Heureux donc, presque totalement.
Il faut dire
presque, car il y a une ombre dans leur vie de lumière. Ce couple plein d'amour
n'a pas d'enfant. C'est leur souffrance cachée, celle dont on ne parle
quasiment jamais et qui ternit, un peu , tous les
événements de leur vie. Joachim n'en fait pas grief à Anne. Jamais il ne lui a
reproché quoi que ce soit. Anne, conformément à la mentalité de cette époque,
se sent vaguement coupable de cette stérilité. Ce désir de maternité la fait
cruellement souffrir et elle regarde d'un œil de plus en plus résigné les
nombreuses marmailles des familles nazaréennes.
Un bon
garnement lui rend souvent visite. Âgé de 4 ou 5 ans, il reçoit avec joie la
tendresse quasi maternelle qu'Anne accompagne de pâtisseries succulentes. Il
lui arrive de l'appeler maman Anne... ce qui décuple l'ardeur qu'Anne met à lui
confectionner des petites galettes au miel appelées « fouaces ». Ce gosse
s'appelle Alphé. C'est également un lointain
descendant du roi David, mais à son âge, les fouaces sont plus importantes que
la généalogie. Il ne peut pas savoir qu'il sera le papa de deux garçons dont
les écrits traverseront les siècles et seront médités par des milliards d'êtres
humains. L'un deviendra saint Jacques, premier évêque de Jérusalem et aussi le
premier massacré des apôtres de Jésus.
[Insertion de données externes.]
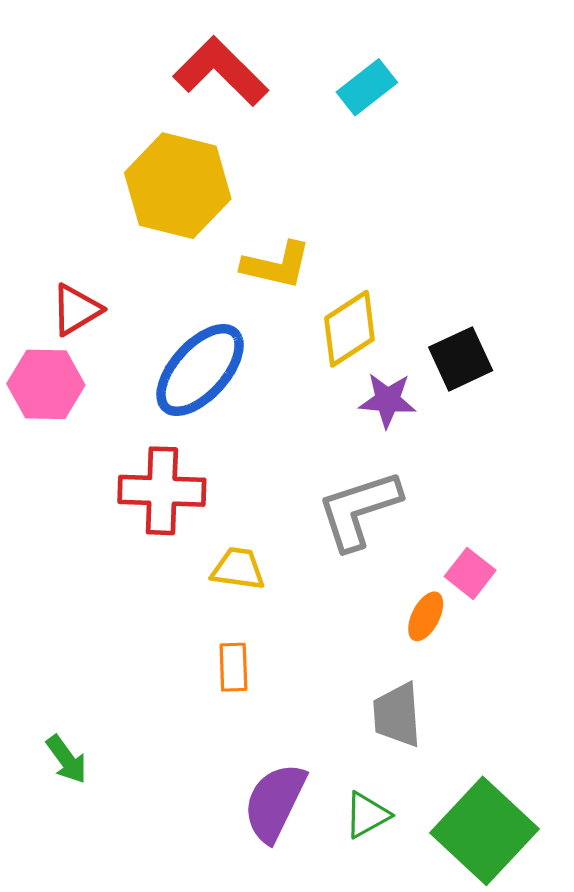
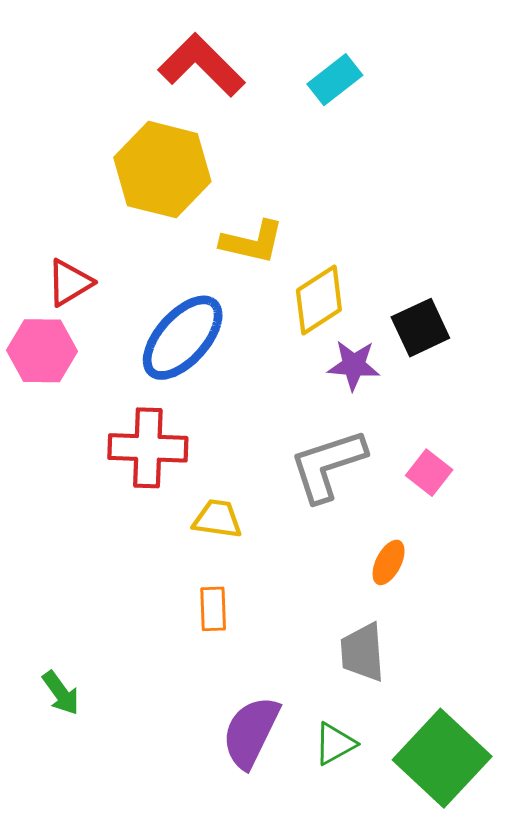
pink square: (470, 573) -> (429, 473), moved

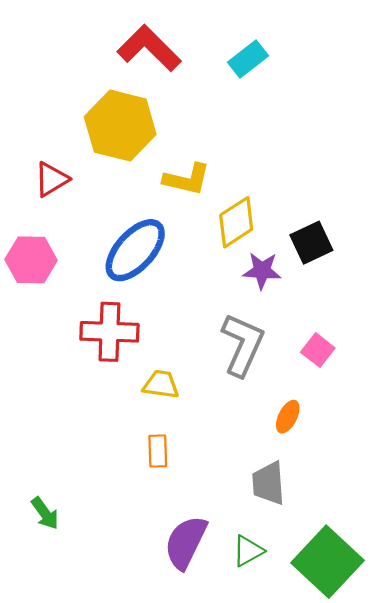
red triangle: (70, 283) -> (51, 179), moved
gray L-shape: (328, 465) -> (243, 345), turned 132

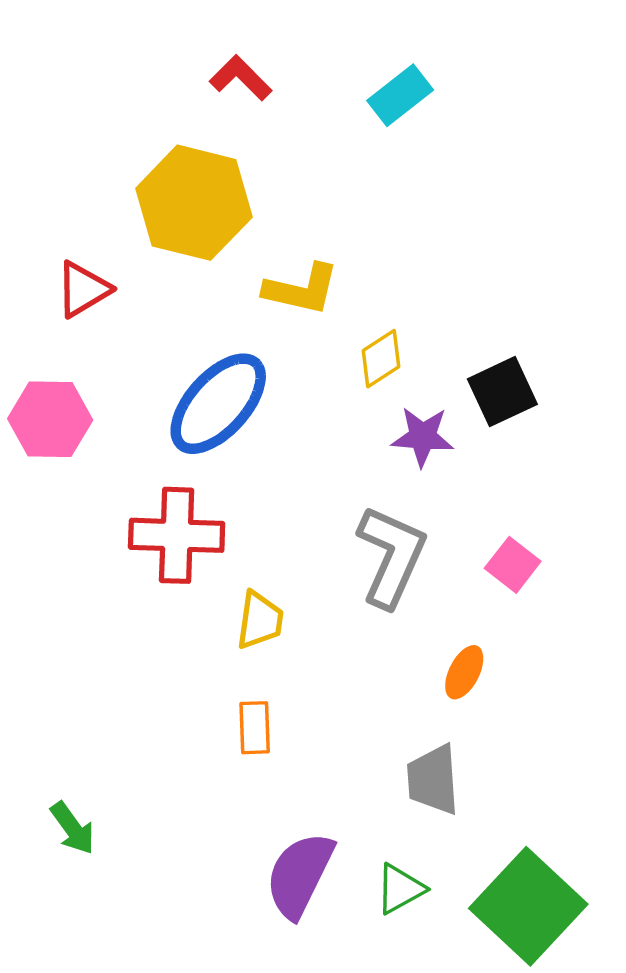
red L-shape: (149, 48) -> (241, 78), size x0.6
yellow diamond: (236, 222) -> (381, 359), size x0.7
yellow trapezoid: (161, 384) -> (260, 620), turned 90

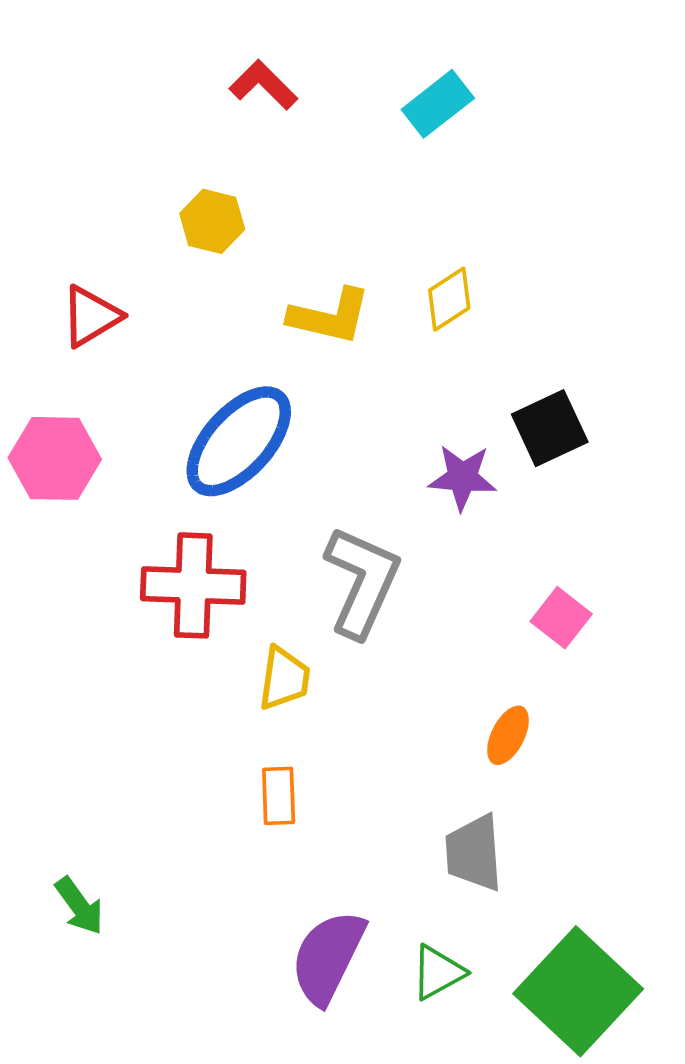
yellow hexagon: (194, 203) -> (212, 221), size x0.5
yellow diamond: (381, 359) -> (449, 299), moved
gray L-shape: (391, 556) -> (362, 582), moved

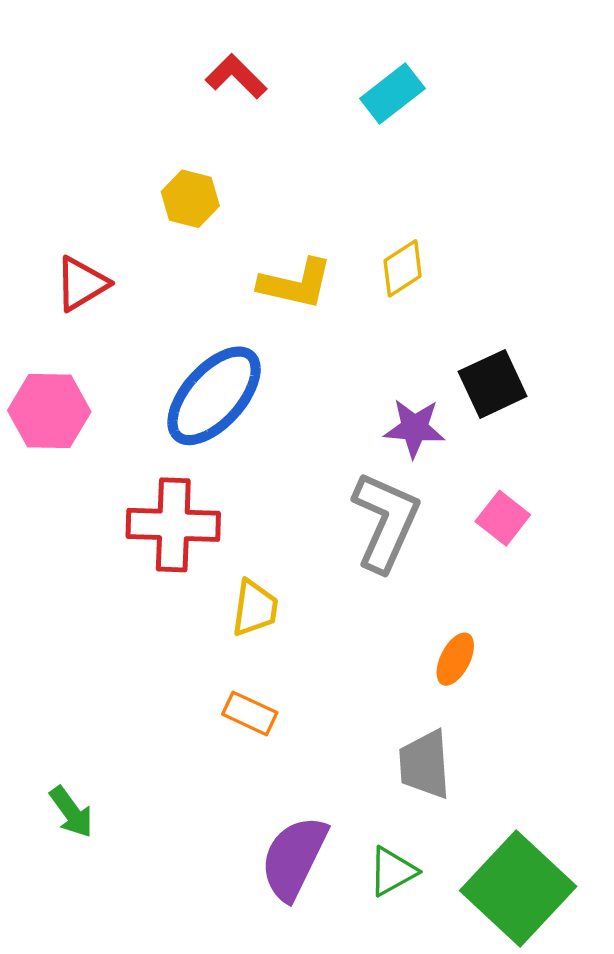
gray L-shape: (362, 582) -> (386, 522), moved
pink square: (561, 618) -> (503, 518), moved
orange rectangle: (279, 796) -> (250, 713), turned -63

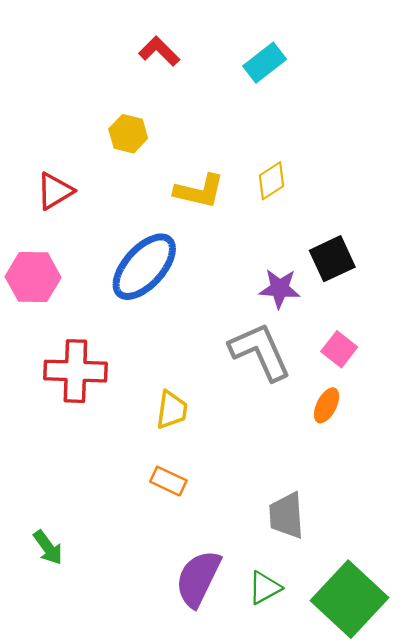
gray L-shape: (386, 522) -> (260, 352), turned -48
red cross: (173, 525) -> (75, 371), moved
orange ellipse: (455, 659) -> (327, 405), moved

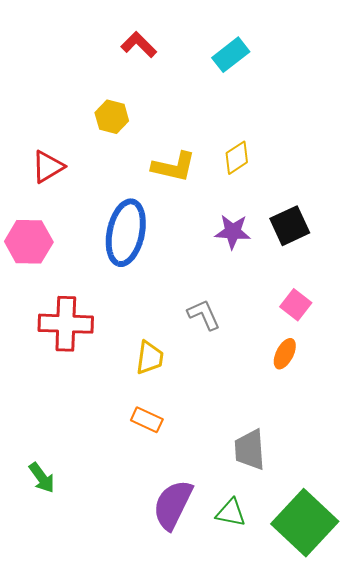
blue ellipse: (144, 267) -> (126, 233), turned -30
purple star: (280, 288) -> (233, 232), moved
gray L-shape: (260, 352) -> (204, 315), moved, size x0.6
green triangle: (265, 588) -> (231, 513), turned 40

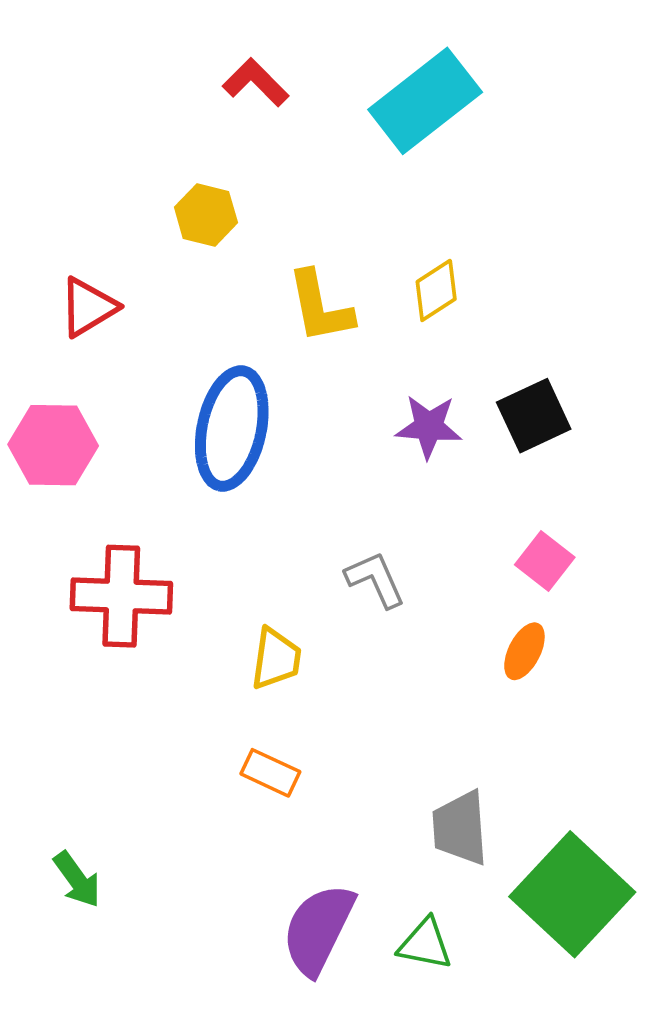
cyan rectangle: (231, 55) -> (425, 101), size x1.6
yellow L-shape: (174, 167) -> (320, 307), turned 66
green square: (305, 523) -> (572, 894), moved

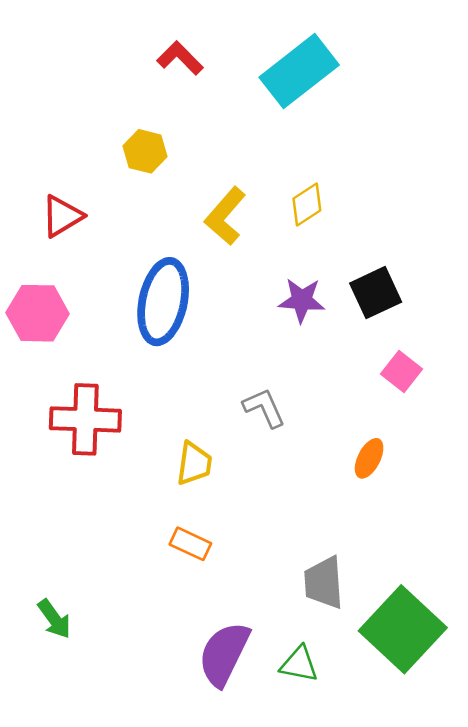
yellow L-shape: (320, 307) -> (225, 216), turned 52
pink square: (545, 561) -> (401, 372), moved

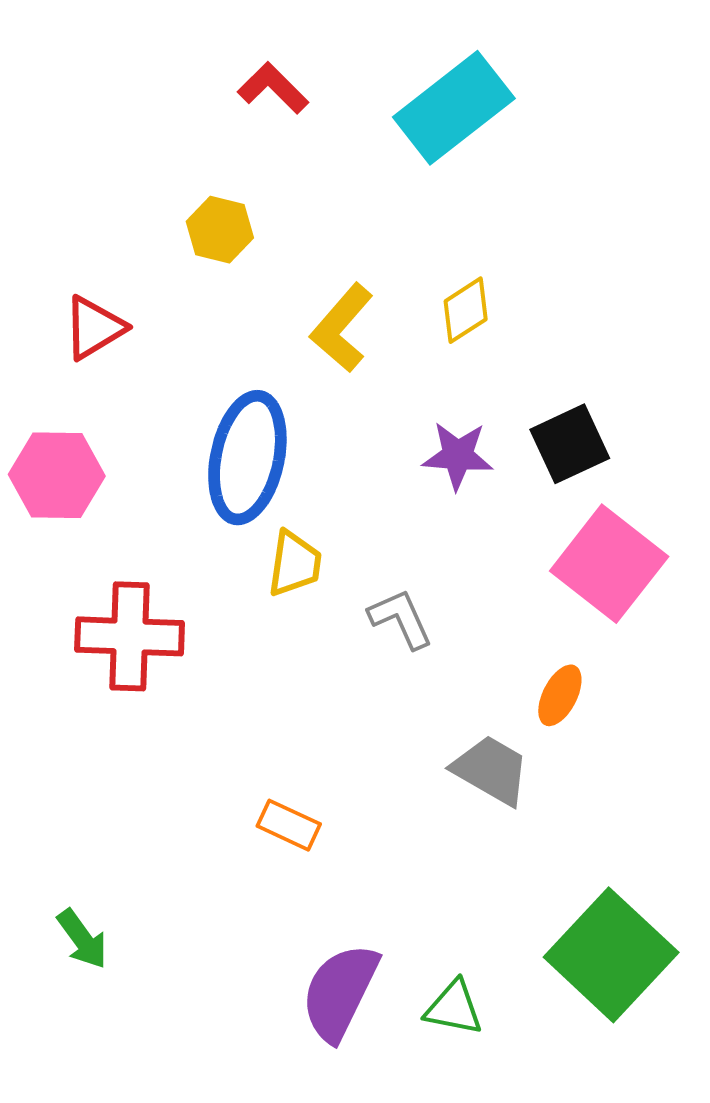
pink square: (401, 372) -> (609, 564), size x1.8
yellow trapezoid: (194, 463) -> (295, 564), moved
gray trapezoid: (324, 583) -> (491, 770), moved, turned 124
L'autre sera l'apôtre Jude… Tous deux
seront les cousins de Jésus, ceux que les évangélistes appellent ses frères
conformément au vocabulaire de l'époque. Jacques et Jude donc, deux parmi les
douze.
Pour
l'heure, en l'an -22, Alphé savoure souvent
d'excellentes fouaces, donne son affection à maman Anne, et visite de temps à
autre un grand... de 13 ans ! Ce grand s'appelle Joseph et c'est son oncle. Aux
yeux d'Alphé, Joseph a le prestige du jeune
adolescent qui sort de l'enfance. Joseph est né vers l'an -35. Il est apprenti
menuisier. En ce temps, le menuisier devait être capable de réaliser tout objet
en bois ... meubles, portes fenêtres, charpentes, charrettes... Donc Joseph
apprend le métier que plus tard, il enseignera à Jésus. Il accueille avec
bienveillance ce galopin d'Alphé qui vient visiter
son tonton, au milieu de la sciure, des copeaux l'œil curieux et admiratif, le
nez séduit par la bonne odeur du bois que l'on
travaille.
Leur
souffrance, cachée avec beaucoup de pudeur, n'a pas aigri le caractère d'Anne
et de Joachim. Tous deux sont de grands saints et n'en savent rien. L'amour de
Dieu et leur amour mutuel les comblent, presque. Ils ont trop de sainteté pour
ne pas conserver gratitude et confiance en Dieu malgré le presque. Cultivés,
ils connaissent parfaitement l'histoire de Sara, Rachel, et bien d'autres
femmes glorieuses du peuple juif. Dieu a bien souvent démenti des stérilités
affirmées, et à des âges déroutants. Aussi prient-ils avec ferveur et
confiance.
Quand arrive
l'automne -22, ils se rendent à Jérusalem fin septembre à l'occasion de la fête
des tabernacles. Comme d'habitude il y a grande foule. Ces pèlerinages
traditionnels drainent toute la population d'Israël vers la
capital, au moins une fois par an. Anne et Joachim supplient le Seigneur en son
temple, avec ténacité, avec tendresse, parfaitement unis dans leur prière,
jusqu'à la dernière minute de leur présence à Jérusalem. Puis ils repartent
vers Nazareth, calmes et confiants, sûrs que, quoi qu'il arrive, Dieu ne peut
faire, dans son total amour , que ce qui est bon et
bien pour eux.
En Janvier
-21, Anne prend conscience qu'il se passe quelque chose d'inhabituel en elle.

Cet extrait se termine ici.